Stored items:
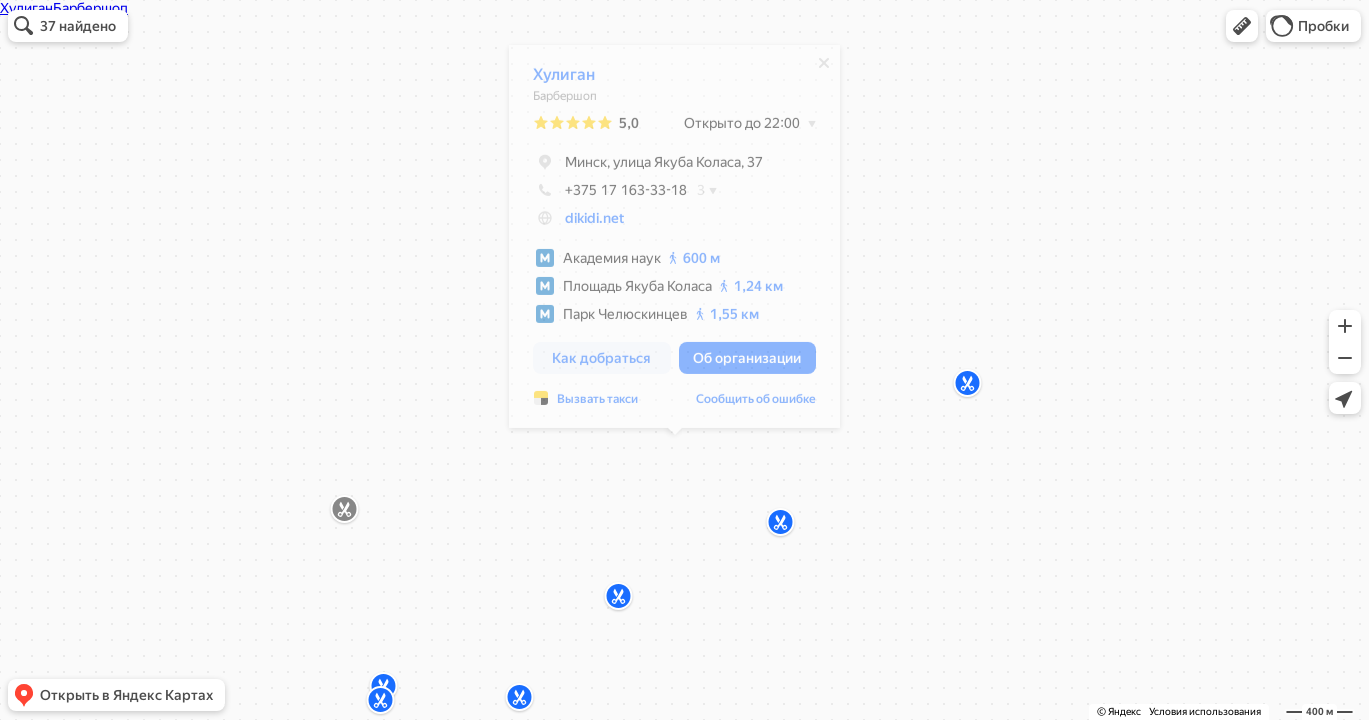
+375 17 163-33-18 (610, 195)
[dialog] (674, 241)
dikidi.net (594, 223)
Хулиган (564, 79)
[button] (1242, 26)
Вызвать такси (597, 404)
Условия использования (1205, 711)
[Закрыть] (824, 68)
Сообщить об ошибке (756, 404)
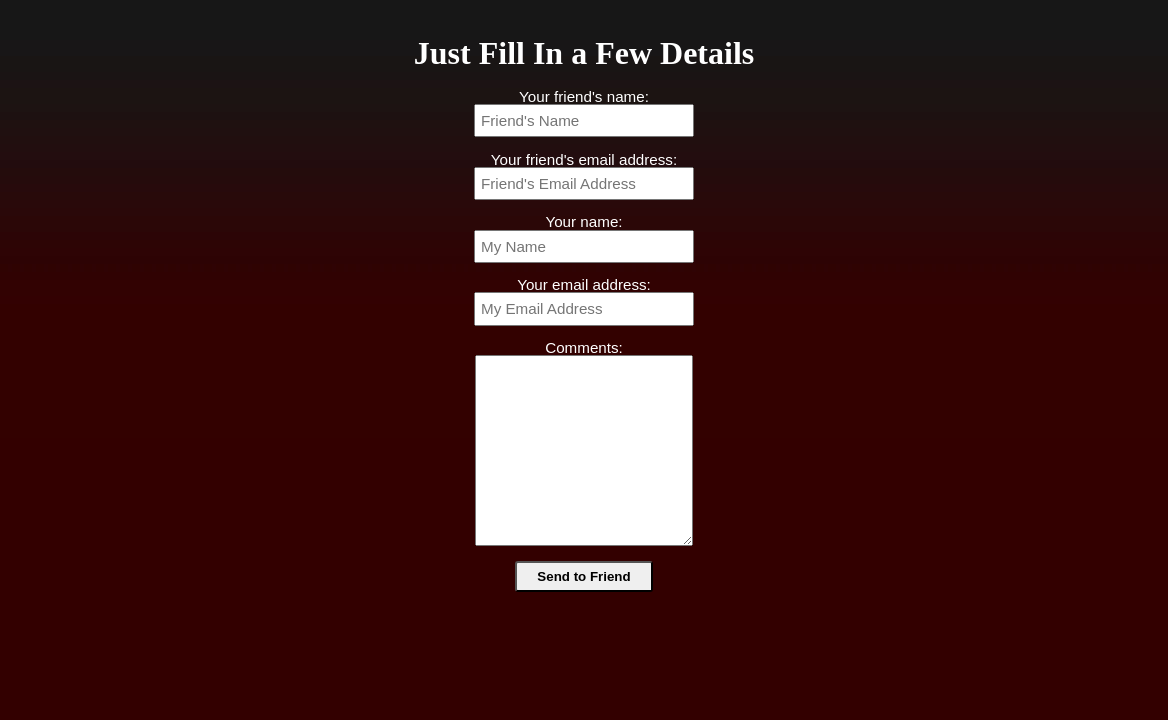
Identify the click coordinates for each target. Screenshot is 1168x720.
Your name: (583, 221)
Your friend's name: (584, 96)
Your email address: (584, 284)
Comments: (584, 347)
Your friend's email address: (584, 159)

**Your assignment:** Your job is to copy each entry exactly as written; the pictures do not go in.

**Task output:**
+375 17 163-33-18 (610, 195)
[dialog] (674, 241)
dikidi.net (594, 223)
Хулиган (564, 79)
[button] (1242, 26)
Вызвать такси (597, 404)
Условия использования (1205, 711)
[Закрыть] (824, 68)
Сообщить об ошибке (756, 404)
Identify the click coordinates for each target. Screenshot is 1168x720.
Your name: (583, 221)
Your friend's name: (584, 96)
Your email address: (584, 284)
Comments: (584, 347)
Your friend's email address: (584, 159)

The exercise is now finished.